John Kennedy's red baiting worked

Saule Omarova has withdrawn her nomination for Comptroller of the Currency. I hate to see their duplicitous behavior rewarded.

During Omarova’s confirmation hearing last month, Sen. John Neely Kennedy (R-La.) had suggested that her upbringing in Soviet-controlled Kazakhstan indicated a possible Communist loyalty.

. . .

But her nomination was fraught for other reasons. Senate Republicans were expected to oppose her confirmation unanimously, meaning a single Democratic defection in the evenly divided chamber would have sunk her bid.

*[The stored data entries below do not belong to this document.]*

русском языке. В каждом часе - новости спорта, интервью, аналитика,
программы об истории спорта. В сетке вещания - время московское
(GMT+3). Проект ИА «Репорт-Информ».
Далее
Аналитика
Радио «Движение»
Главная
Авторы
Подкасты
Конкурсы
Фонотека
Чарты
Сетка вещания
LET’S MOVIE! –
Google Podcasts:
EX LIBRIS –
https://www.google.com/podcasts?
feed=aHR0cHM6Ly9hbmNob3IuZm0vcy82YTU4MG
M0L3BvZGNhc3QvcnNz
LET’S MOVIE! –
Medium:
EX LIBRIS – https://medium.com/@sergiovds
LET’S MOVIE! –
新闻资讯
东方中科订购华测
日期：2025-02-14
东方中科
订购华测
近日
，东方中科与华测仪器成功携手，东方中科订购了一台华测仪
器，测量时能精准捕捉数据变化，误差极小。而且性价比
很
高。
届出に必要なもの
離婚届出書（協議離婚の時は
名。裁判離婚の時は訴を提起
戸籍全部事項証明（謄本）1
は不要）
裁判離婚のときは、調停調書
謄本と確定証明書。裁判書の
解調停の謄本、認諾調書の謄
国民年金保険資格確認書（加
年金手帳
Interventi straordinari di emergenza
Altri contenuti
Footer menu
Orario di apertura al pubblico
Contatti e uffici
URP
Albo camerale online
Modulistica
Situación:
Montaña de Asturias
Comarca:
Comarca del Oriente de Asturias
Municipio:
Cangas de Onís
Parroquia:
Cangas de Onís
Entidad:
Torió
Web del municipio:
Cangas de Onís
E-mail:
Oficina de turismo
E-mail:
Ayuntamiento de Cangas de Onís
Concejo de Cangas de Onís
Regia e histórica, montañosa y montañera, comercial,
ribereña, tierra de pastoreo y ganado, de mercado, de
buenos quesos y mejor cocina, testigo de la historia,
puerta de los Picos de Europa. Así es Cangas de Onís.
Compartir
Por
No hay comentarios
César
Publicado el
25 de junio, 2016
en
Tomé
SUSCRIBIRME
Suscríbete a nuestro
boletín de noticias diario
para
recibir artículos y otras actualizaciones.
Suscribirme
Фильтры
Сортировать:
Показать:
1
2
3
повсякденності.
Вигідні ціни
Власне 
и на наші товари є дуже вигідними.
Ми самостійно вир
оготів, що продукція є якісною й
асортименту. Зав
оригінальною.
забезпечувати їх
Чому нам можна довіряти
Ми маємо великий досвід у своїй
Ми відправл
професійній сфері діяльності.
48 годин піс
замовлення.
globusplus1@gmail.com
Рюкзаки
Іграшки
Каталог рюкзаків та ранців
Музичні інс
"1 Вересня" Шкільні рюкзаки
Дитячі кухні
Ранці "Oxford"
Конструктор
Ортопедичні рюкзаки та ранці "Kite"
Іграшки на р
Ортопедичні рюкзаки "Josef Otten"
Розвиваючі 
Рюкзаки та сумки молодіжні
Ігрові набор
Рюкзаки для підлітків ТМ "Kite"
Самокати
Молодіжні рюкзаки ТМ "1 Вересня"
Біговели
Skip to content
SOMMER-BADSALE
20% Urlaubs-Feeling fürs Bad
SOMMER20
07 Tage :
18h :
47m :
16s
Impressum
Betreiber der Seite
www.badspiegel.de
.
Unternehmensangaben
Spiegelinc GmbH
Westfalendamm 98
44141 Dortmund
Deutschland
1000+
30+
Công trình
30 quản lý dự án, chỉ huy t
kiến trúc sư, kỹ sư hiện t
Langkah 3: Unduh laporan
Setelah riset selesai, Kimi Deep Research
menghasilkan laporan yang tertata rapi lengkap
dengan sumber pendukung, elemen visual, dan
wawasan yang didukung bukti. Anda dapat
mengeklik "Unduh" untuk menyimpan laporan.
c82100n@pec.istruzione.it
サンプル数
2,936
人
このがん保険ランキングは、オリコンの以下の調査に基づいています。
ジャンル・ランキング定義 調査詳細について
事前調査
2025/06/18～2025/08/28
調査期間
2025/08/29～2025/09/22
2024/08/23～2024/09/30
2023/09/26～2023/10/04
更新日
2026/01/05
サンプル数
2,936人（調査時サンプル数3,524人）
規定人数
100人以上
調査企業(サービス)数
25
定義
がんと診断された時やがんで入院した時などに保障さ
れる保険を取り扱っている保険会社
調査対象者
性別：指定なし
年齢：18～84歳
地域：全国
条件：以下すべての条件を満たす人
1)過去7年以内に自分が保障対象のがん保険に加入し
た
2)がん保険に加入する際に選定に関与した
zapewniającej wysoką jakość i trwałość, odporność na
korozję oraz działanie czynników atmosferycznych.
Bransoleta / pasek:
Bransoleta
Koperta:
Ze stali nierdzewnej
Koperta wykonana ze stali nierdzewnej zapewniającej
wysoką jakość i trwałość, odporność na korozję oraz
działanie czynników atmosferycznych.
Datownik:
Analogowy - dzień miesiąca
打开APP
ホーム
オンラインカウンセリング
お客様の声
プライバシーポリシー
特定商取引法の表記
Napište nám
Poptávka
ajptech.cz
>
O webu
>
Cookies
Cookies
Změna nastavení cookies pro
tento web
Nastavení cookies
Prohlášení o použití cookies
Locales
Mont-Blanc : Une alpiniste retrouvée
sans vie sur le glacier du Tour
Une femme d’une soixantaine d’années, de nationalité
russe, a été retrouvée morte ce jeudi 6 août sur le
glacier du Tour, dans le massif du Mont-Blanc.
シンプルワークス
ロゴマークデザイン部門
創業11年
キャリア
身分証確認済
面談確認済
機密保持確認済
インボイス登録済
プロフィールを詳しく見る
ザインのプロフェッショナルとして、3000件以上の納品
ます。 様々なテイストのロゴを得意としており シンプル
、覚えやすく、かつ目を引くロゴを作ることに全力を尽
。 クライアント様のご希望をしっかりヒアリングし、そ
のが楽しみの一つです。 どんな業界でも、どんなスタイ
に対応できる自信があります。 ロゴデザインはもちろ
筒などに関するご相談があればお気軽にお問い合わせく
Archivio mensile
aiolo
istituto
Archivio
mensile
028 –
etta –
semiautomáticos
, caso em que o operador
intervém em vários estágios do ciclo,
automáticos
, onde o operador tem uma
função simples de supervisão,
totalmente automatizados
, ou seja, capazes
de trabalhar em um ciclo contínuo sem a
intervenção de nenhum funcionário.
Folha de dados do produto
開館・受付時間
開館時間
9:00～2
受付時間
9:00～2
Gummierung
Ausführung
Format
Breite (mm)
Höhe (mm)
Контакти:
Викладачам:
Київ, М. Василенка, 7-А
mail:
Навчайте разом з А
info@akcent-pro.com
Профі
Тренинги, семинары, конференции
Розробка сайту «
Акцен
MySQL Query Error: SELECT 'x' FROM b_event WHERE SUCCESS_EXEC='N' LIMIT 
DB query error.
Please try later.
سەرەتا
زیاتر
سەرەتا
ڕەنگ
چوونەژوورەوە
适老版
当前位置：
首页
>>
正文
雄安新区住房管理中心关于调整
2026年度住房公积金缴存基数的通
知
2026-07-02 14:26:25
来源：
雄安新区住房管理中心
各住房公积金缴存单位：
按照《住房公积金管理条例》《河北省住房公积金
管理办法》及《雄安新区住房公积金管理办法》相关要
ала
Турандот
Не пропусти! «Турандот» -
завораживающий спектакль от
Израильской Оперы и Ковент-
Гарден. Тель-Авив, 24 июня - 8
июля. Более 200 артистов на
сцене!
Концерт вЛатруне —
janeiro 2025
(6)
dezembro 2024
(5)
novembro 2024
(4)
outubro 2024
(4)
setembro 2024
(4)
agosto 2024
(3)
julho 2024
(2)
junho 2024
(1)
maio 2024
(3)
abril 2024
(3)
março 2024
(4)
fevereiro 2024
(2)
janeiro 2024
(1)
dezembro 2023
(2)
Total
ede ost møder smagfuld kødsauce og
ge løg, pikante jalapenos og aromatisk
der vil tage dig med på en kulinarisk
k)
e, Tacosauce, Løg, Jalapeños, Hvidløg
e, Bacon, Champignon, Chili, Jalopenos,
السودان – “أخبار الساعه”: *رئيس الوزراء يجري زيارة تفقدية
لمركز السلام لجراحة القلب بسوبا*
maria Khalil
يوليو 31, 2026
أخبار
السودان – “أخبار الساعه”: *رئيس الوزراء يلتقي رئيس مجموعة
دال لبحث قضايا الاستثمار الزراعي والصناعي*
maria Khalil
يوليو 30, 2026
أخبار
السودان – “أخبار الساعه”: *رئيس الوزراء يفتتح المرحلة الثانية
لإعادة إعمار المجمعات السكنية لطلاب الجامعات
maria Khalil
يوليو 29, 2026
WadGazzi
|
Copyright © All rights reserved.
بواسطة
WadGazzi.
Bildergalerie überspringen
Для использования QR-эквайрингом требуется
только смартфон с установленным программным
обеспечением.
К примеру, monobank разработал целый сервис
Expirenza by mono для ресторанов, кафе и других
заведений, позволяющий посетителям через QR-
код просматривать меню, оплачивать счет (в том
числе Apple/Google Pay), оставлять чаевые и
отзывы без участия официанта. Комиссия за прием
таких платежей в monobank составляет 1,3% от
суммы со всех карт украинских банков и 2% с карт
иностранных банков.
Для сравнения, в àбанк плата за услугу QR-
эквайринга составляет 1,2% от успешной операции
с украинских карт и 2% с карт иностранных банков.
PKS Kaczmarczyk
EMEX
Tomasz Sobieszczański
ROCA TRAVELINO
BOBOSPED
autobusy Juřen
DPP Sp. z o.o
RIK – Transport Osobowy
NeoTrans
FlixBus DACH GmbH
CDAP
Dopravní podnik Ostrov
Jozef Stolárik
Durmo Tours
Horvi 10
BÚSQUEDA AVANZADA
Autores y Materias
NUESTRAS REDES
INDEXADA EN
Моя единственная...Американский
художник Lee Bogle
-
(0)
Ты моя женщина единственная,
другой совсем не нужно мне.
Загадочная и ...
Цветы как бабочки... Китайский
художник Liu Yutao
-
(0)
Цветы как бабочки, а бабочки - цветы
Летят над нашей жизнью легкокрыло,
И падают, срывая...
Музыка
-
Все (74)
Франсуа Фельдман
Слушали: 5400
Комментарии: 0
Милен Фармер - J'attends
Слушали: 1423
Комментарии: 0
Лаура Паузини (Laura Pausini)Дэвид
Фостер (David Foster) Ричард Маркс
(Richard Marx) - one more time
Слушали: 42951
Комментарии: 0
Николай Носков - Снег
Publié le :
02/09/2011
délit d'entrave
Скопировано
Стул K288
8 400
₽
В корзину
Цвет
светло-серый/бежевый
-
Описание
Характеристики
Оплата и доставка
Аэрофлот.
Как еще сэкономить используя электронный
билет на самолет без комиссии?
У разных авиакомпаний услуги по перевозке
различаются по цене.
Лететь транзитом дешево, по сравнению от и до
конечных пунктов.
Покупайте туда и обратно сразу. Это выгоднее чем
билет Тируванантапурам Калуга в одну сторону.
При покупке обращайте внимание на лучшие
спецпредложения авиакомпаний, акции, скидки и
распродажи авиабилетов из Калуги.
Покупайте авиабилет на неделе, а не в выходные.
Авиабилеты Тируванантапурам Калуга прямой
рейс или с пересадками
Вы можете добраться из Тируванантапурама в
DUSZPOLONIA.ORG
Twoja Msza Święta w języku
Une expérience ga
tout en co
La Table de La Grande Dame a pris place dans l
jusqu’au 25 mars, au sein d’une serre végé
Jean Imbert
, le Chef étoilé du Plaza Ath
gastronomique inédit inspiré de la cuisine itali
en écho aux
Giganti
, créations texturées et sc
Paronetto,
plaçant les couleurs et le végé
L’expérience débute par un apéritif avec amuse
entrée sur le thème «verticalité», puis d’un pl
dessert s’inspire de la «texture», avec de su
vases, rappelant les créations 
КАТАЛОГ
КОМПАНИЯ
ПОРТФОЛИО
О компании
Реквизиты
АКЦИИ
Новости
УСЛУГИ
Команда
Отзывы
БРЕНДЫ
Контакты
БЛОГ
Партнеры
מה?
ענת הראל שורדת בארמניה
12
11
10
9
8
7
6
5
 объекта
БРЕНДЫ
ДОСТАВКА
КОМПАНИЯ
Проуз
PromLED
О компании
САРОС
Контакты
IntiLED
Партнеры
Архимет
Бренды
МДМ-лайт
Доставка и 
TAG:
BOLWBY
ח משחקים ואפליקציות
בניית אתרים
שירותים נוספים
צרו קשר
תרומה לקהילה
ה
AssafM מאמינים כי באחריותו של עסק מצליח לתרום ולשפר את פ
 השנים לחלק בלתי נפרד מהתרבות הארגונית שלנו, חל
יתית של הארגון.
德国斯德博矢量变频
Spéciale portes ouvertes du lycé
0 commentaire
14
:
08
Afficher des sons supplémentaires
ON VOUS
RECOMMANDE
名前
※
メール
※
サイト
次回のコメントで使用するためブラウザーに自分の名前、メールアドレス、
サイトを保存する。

A handful of moderate Senate Democrats had expressed concerns about Omarova’s views, and private meetings with her did not appear to have assuaged them.

“Some of Dr. Omarova’s past statements about the role of government in the financial system raise real concerns about her ability to impartially serve at the Office of the Comptroller of the Currency, and I’m looking forward to discussing them with her at her hearing,” Sen. Jon Tester (D-Mont.), a member of the Banking Committee, said in a statement last month.

Responding to the news of her withdrawal, Senate Banking Committee Chairman Sherrod Brown (D-Ohio) blamed “powerful interests” for launching a “relentless smear campaign reminiscent of red scare McCarthyism” against her. “I am disappointed that these spurious attacks and misrepresentations of Professor Omarova’s views were not resoundingly rejected in a bipartisan manner,” Brown said in a statement.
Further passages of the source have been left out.